The related glue_data is even more useful in printing from a dataframe. In this example, it can quickly generate command line arguments or filenames.

# use dataframes for now
parameter_combinations = data.frame(param1 = letters[1:5],
                                    param2 = 1:5)

# for command line arguments or to start multiple job scripts on the cluster
glue_data(parameter_combinations,
          'simulation-name {param1} {param2}')
#> simulation-name a 1
#> simulation-name b 2
#> simulation-name c 3
#> simulation-name d 4
#> simulation-name e 5

# for filenames
glue_data(parameter_combinations,
          'sim_data_param1_{param1}_param2_{param2}.ext')
#> sim_data_param1_a_param2_1.ext
#> sim_data_param1_b_param2_2.ext
#> sim_data_param1_c_param2_3.ext
#> sim_data_param1_d_param2_4.ext
#> sim_data_param1_e_param2_5.ext

Finally, the convenient glue_sql and glue_data_sql are used to safely write SQL queries where variables from data are appropriately quoted. This is not covered here, but it is good to know it exists.

glue has some more functions — glue_safe, glue_collapse, and glue_col, but these are infrequently used. Their functionality can be found on the glue github page.

1.4 Strings in `ggplot`

ggplot has two geoms (wait for the ggplot tutorial to understand more about geoms) that work with text: geom_text and geom_label. These geoms allow text to be pasted on to the main body of a plot.

Often, these may overlap when the data are closely spaced. The package ggrepel offers another geom, geom_text_repel (and the related geom_label_repel) that help arrange text on a plot so it doesn’t overlap with other features. This is not perfect, but it works more often than not.

More examples can be found on the ggrepl website.
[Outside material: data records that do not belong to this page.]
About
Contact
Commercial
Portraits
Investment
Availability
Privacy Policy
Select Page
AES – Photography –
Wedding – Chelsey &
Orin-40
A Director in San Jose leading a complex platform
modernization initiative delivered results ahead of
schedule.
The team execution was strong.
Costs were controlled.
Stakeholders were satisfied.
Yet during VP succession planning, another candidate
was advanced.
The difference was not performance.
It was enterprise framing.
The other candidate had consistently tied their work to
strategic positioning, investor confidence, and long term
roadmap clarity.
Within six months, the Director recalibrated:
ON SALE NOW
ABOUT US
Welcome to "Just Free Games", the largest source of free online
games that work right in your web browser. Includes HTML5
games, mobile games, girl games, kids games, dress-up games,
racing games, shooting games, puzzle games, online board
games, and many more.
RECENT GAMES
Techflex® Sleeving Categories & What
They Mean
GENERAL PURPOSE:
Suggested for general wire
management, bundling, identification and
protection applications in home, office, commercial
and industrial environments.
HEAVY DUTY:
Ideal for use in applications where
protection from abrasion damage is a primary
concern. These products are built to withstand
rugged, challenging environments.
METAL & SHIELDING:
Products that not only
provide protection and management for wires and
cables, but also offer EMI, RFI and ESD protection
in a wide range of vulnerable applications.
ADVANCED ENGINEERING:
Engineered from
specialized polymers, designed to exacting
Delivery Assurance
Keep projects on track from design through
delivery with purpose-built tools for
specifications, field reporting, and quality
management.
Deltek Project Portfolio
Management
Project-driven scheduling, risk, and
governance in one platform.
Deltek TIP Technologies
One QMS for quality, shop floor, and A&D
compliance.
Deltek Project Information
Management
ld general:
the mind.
Here, the arguments to geom_text_repel are taken both from the mtcars data (position), as well as from the car brands extracted using the stringr::word (labels), which tries to separate strings based on a regular pattern.

The details of ggplot are covered in a later tutorial.

library(ggplot2)
library(ggrepel)

# prepare car labels using word function
car_labels = word(rownames(mtcars))

ggplot(mtcars,
       aes(x = wt, y = mpg,
           label = rownames(mtcars)))+
  geom_point(colour = "red")+
  geom_text_repel(aes(label = car_labels),
                  direction = "x",
                  nudge_x = 0.2,
                  box.padding = 0.5,
                  point.padding = 0.5)

This is not a good looking plot, because it breaks other rules of plot design, such as whether this sort of plot should be made at all. Labels and text need to be applied sparingly, for example drawing attention or adding information to outliers.